– Вы прокляты!
Он даже отпрянул от неожиданности. Но быстро овладев собою, весело ответил:
– Сделайте одолжение. Проклинайте.
Этим закончилось их свидание.
Глава IX
Тётя Анна Валериановна продолжала жить с семьёю брата в его поместье.
Молодою, двадцати одного года, приехала Анна Валериановна к брату в «Усладу» со словом «навсегда». Ей были рады, отвели отдельные покои, и с тех пор она жила в семье Головиных, но вначале держалась как-то на отлёте, ни во что не вмешиваясь, никогда первая не начиная разговора, всегда сдержанная, спокойная. И всё же в ней угадывалось какое-то большое волнение, глубокая печаль.
Почему она не вышла замуж – красивая, богатая, хорошо воспитанная, образованная, – никто не знал. Головины поколениями были семейные люди: женились рано, рано выходили замуж. Тётя Анна Валериановна являлась исключением. И первые годы её положение и поведение в семье казалось несколько странным. Потом все привыкли к ней.
Высокая, тонкая, не выглядевшая ни молодою, ни старой, всегда в тёмном, она казалась тенью, отбрасываемою весёлою жизнью Головиных.

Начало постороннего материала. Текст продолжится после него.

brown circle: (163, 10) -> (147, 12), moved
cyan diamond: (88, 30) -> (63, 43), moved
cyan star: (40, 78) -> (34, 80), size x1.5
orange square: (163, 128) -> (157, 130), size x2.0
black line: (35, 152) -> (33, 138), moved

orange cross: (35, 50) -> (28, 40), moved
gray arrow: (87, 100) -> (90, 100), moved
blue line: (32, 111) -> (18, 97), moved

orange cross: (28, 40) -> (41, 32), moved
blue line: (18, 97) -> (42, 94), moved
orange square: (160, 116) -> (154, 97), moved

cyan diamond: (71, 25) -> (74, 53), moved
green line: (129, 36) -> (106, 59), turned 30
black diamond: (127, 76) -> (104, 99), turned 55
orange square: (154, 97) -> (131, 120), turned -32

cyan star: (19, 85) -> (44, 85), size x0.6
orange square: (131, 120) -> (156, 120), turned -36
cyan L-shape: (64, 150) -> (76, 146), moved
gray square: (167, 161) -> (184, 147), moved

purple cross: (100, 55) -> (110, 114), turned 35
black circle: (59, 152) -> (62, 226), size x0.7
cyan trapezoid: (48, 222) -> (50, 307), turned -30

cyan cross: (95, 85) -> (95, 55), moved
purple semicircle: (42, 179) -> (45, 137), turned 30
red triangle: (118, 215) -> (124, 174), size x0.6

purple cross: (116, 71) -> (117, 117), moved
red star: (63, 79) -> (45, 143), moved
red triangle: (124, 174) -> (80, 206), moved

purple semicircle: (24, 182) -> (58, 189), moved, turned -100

День она проводила большею частью в своих покоях, в саду или в парке, одна. Вечером она начинала бродить по дому. С наступлением сумерек её охватывало волнение, глухое беспокойство.
Она бесшумно спускалась и поднималась по лестницам, длинною, узкою тенью металась по залам, силуэтом на миг застывала на фоне зеркал и полутёмных окон. Рассеянно и бесцельно она прикасалась к стульям, гардинам, этажеркам, схватывала и затем, не раскрыв, отбрасывала в сторону альбомы и книги – всё это молча, не зажигая ламп, всё это в парадных комнатах, куда никто из семьи и прислуги не заглядывал по вечерам.
С годами она стала двигаться меньше, научилась охлаждать тревожные мысли, наружно не проявлять беспокойства. Но под этим, придавленная, шевелилась тоска. Анна Валериановна уходила в круглую гостиную, садилась там у рояля и долго – часами – играла фуги Баха. Звуки подымались, взлетали, катились и опускались, на волне своей укачивая её беспокойное сердце, как мать в колыбели укачивает больное дитя. Они отрывали её от себя, относили её в свой невесомый мир, в вечность. Забвение. Полусон. Небытие. Что может быть лучше? Жизнь! Жизнь в человеке соединена со страхом. Жить – значит бояться. Силы для жизни находит лишь тот, кто научился забывать. Музыка Баха была средством забвения.
Дети Головины так и росли: сумерки, вечер, издалека доносится музыка – фуги Баха.
К ужину Анна Валериановна выходила уже вполне овладев собою, без внешних признаков волнения. Ни её бледное лицо, ни руки её, необыкновенной красоты, ни голос не выдавали ничего.
Но в ней шла перемена. Сначала она боялась оглядываться назад, вспоминать. Её жизнь? Её жизнь…
Свою жизнь она часто сама рассказывала себе – по секрету, всё повторяя и повторяя, чтоб не забыть и одной подробности, на случай, если… Возможно, она одна только и знала её. Возможно, никто больше и не мог бы рассказать.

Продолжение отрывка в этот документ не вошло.